◆ **Provided data**
::::::::

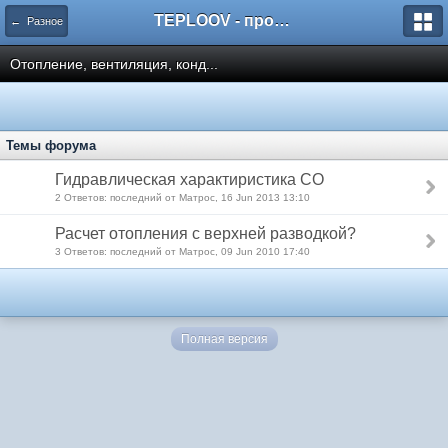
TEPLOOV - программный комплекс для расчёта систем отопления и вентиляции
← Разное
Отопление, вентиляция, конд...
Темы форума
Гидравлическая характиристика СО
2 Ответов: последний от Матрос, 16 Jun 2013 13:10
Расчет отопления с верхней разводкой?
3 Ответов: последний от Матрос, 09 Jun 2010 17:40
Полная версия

::::::::

◆ **What to do**
Match on "отопления": copy every line in the records that has it.

◆ **Result**
TEPLOOV - программный комплекс для расчёта систем отопления и вентиляции
Расчет отопления с верхней разводкой?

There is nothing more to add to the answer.